Karanlığın Günahı Olmaz isimli çalışmamız.

Bu arada kamp ateşini neden çok sevdiğimizi biraz daha somut anlatabilmek adına, kamp ateşimizin videosu da şuracıkta dursun bakalım... :)


  • Balık tutmak yasak diye birçok yazı okuduk fakat biz gittiğimizde balık tutanlar da vardı. Doğanın dengesini bozacak hareketlerden kaçınmanızı ve eğer yasaksa balık tutmamanızı rica ediyoruz. Eminiz ki o balıklar olmadan da hayatta kalabilirsiniz. :)
  • Biz Nisan ayında gittiğimizden hava çok ısınmamıştı. Gün içerisinde ben  üşümediğimi iddia etsem de, akşam üzeri hava oldukça serinledi. Biz gece üşümedik fakat ince bir uyku tulumu ile gitmiş olsaydık ya da tulum olmasaydı durum biraz sıkıntılı olabilirdi.
  • Lütfen etrafa çöp atmayın. Dolusunu taşımaya üşenmediğiniz yiyeceklerin boş kaplarını çöp konteynırına taşımaya erinmeyin! Hatta bizim yaptığımız gibi etraftaki çöpleri toplayıp, kamp ateşinizde yakmanız etrafınızdakilere güzel bir örnek bile olabilirsiniz. Bu kampta süper birşey oldu, biz etrafı temizlemeye başladıktan sonra yanımızdaki kamp yapan bir arkadaş grubu da bizden boş poşet istedi ve onlar da kendi etraflarını temizlemeye başladılar. Sonrasında onların yanındaki genç arkadaşlar da kendi çadırlarının etrafını temizlediler. Yarım saat içerisinde çevrenin ne kadar değiştiğine inanamazsınız.
Doğayı temiz tutma konusundaki bilincimizi olması gereken seviyeye çekmek için ülkece çok gelişmemiz gerekiyor. Bugün hala aracının camından dışarı çöp atan insanları görüyor olmak hakikaten çok utanç verici. Hele bir de yurtdışındaki insanların bu konudaki duyarlılığını gördükçe daha da sinirleniyorum. Başka bir ülkenin farkındalığını kıskanmak zorunda kalmak kulağa çok garip geliyor değil mi? Mutlaka duyanlarınız vardır ama İsveç'te 2016 yılında yeni bir spor/egzersiz ortaya çıktı... Plogging... Plogging, Erik Ahlström tarafından başlatılmış bir akım ve temelde İsveççe'de jogging ve yere atılan çöpleri toplamak anlamına gelen kelimelerin bir birleşimi. İnsanlar bir yandan egzersiz yaparken, bir yandan da egzersiz güzergahındaki çöpleri topluyor. Giderek yaygınlaşan bu akım beni hakikaten çok etkiledi. Şu an sadece kamp yaptığımız yerlerde temizlik yapabiliyorum fakat yakın bir zamanda özel olarak plogging yapmak da planlarım arasında var. Kim bilir, belki bu akım günün birinde bizim ülkemizde de yaygınlaşır! Plogging ile ilgili kısa bir videoyu aşağıda paylaşıyorum, Wikipedia linki için de buraya tıklayabilirsiniz.
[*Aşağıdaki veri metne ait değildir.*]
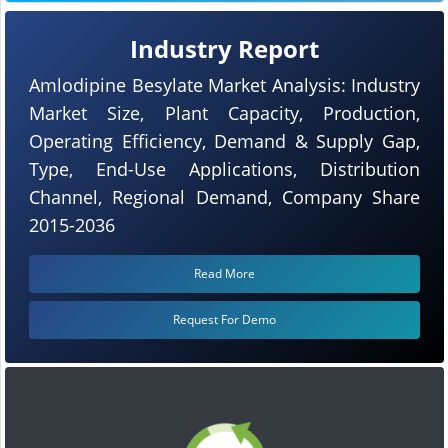
Industry Report
Amlodipine Besylate Market Analysis: Industry
Market Size, Plant Capacity, Production,
Operating Efficiency, Demand & Supply Gap,
Type, End-Use Applications, Distribution
Channel, Regional Demand, Company Share
2015-2036
Read More
Request For Demo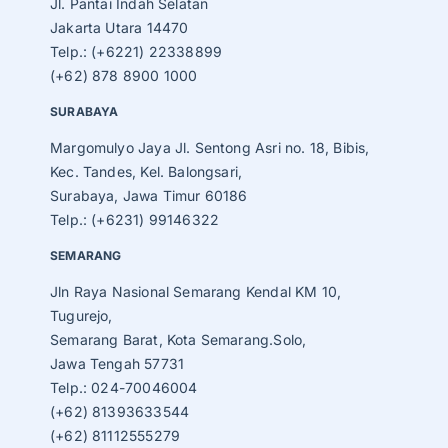
Jl. Pantai Indah Selatan
Jakarta Utara 14470
Telp.: (+6221) 22338899
(+62) 878 8900 1000
SURABAYA
Margomulyo Jaya Jl. Sentong Asri no. 18, Bibis,
Kec. Tandes, Kel. Balongsari,
Surabaya, Jawa Timur 60186
Telp.: (+6231) 99146322
SEMARANG
Jln Raya Nasional Semarang Kendal KM 10,
Tugurejo,
Semarang Barat, Kota Semarang.Solo,
Jawa Tengah 57731
Telp.: 024-70046004
(+62) 81393633544
(+62) 81112555279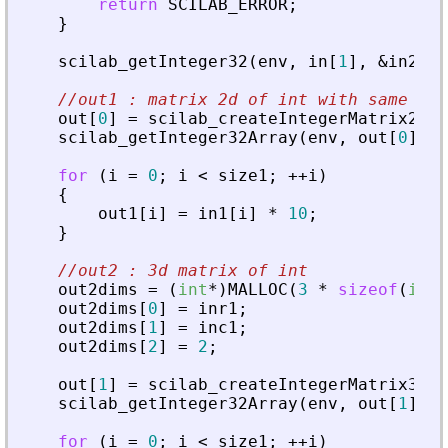
return
SCILAB_ERROR
;
}
scilab_getInteger32
(
env
,
in
[
1
]
,
&
in2
)
;
//out1 : matrix 2d of int with same siz
out
[
0
]
=
scilab_createIntegerMatrix2d32
scilab_getInteger32Array
(
env
,
out
[
0
]
,
&
for
(
i
=
0
;
i
<
size1
;
+
+
i
)
{
out1
[
i
]
=
in1
[
i
]
*
10
;
}
//out2 : 3d matrix of int
out2dims
=
(
int
*
)
MALLOC
(
3
*
sizeof
(
int
)
out2dims
[
0
]
=
inr1
;
out2dims
[
1
]
=
inc1
;
out2dims
[
2
]
=
2
;
out
[
1
]
=
scilab_createIntegerMatrix32
(
e
scilab_getInteger32Array
(
env
,
out
[
1
]
,
&
for
(
i
=
0
;
i
<
size1
;
+
+
i
)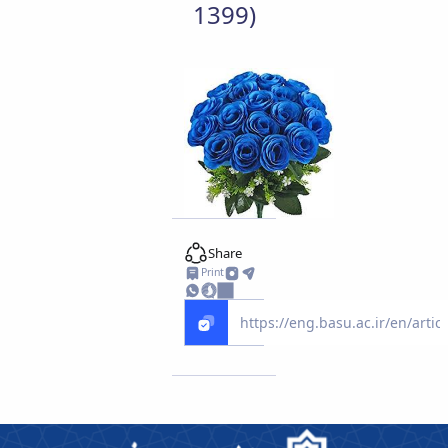
1399)
Share
Print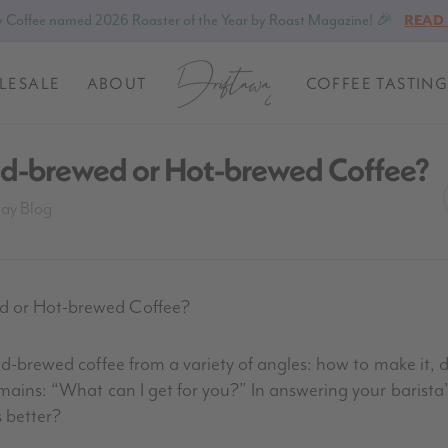
 Coffee named 2026 Roaster of the Year by Roast Magazine! 🎉
READ
LESALE
ABOUT
COFFEE TASTING
old-brewed or Hot-brewed Coffee?
way Blog
ed or Hot-brewed Coffee?
old-brewed coffee from a variety of angles: how to make it, 
emains: “What can I get for you?” In answering your barista
 better?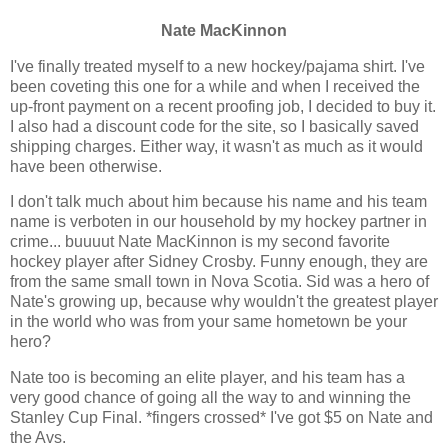
Nate MacKinnon
I've finally treated myself to a new hockey/pajama shirt. I've
been coveting this one for a while and when I received the
up-front payment on a recent proofing job, I decided to buy it.
I also had a discount code for the site, so I basically saved
shipping charges. Either way, it wasn't as much as it would
have been otherwise.
I don't talk much about him because his name and his team
name is verboten in our household by my hockey partner in
crime... buuuut Nate MacKinnon is my second favorite
hockey player after Sidney Crosby. Funny enough, they are
from the same small town in Nova Scotia. Sid was a hero of
Nate's growing up, because why wouldn't the greatest player
in the world who was from your same hometown be your
hero?
Nate too is becoming an elite player, and his team has a
very good chance of going all the way to and winning the
Stanley Cup Final. *fingers crossed* I've got $5 on Nate and
the Avs.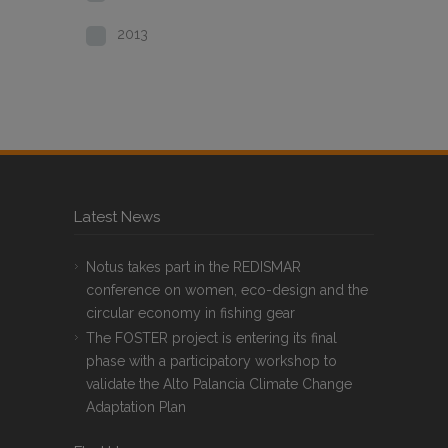
2013
Latest News
Notus takes part in the REDISMAR
conference on women, eco-design and the
circular economy in fishing gear
The FOSTER project is entering its final
phase with a participatory workshop to
validate the Alto Palancia Climate Change
Adaptation Plan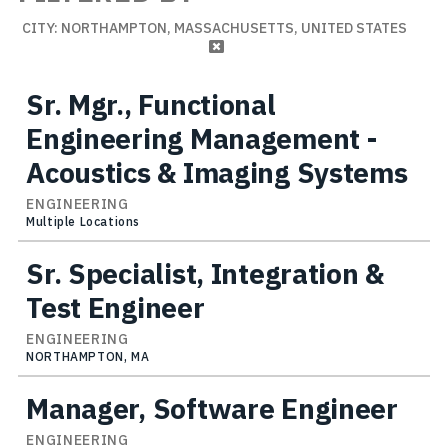
CITY: NORTHAMPTON, MASSACHUSETTS, UNITED STATES
Sr. Mgr., Functional
Engineering Management -
Acoustics & Imaging Systems
ENGINEERING
Multiple Locations
Sr. Specialist, Integration &
Test Engineer
ENGINEERING
NORTHAMPTON, MA
Manager, Software Engineer
ENGINEERING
Göl etrafında yürüyüş yapılabilir. Aynı şekilde ormanın içerisinde de yürüyüş yapmak mümkün fakat biz özel bir trekking rotası göremedik. Armağan ile yakacak odun ararken çok fazla domuz izine rastladık. Daha doğrusu Armağan beni o yerdeki izlerin domuz izi olduğu konusunda aydınlattı. Halbuki cahillik en büyük mutluluktu. :) Ormanın derinliklerine girmemize rağmen domuz görmedik fakat yine de böyle bir risk olduğu ortada.
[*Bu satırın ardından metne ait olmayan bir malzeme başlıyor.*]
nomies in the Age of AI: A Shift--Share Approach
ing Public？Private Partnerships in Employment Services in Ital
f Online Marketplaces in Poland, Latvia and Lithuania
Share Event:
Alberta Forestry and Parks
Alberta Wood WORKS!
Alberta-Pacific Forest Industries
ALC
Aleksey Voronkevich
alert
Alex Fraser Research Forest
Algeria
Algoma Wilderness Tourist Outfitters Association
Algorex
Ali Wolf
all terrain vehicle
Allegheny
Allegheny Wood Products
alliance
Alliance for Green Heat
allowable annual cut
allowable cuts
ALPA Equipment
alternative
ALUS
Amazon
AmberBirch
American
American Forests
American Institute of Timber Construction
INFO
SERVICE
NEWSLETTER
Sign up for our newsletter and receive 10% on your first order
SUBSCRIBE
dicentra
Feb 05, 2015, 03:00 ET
Ulaşım çok kolay olmadığı için kampçılar dışında çok fazla insan yoktu. Pazar günü 10-15 kişilik bir arkadaş grubu gelip bol bol selfie çektiler, doğum günü kutlaması yaptılar ama etraftakileri rahatsız edecek boyutta bir harekete rastlamadık.
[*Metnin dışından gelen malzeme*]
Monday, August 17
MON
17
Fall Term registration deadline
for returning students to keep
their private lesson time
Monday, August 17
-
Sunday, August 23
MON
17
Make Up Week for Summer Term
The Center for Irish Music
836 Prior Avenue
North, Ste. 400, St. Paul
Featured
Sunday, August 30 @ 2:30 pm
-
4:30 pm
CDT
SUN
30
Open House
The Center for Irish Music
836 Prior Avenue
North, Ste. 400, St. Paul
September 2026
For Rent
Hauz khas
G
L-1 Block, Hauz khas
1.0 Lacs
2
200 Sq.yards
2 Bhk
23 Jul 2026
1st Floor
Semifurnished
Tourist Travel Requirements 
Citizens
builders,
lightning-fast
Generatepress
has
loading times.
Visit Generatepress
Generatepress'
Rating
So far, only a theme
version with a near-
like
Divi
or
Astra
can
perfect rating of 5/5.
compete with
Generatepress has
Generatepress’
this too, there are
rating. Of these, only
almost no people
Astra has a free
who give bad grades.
Döneceğimiz gün göl kenarına oturup, iki gündür kullanmadığımız telefonlarımızı aslında hiç özlemediğimizden bahsettik. Biz közde kahve keyfi yaparken, Masal Hanım da meyvenin dibine vurdu. İleride inkar etse de, aşağıdaki fotoğraftaki şişik yanak güzel bir hatıranın yanı sıra sağlam bir kanıt olacak. :)

Biz burası için ideal bir mevsimde gitmemiş olabiliriz. Sonbaharda rengarenk ağaçlarla ya da karda bembeyaz bir örtü altında çok daha güzel bir görüntü olabilirdi belki ama biz bu halini de çok sevdik. Umarım bir gün farklı mevsimde de gidebiliriz. :)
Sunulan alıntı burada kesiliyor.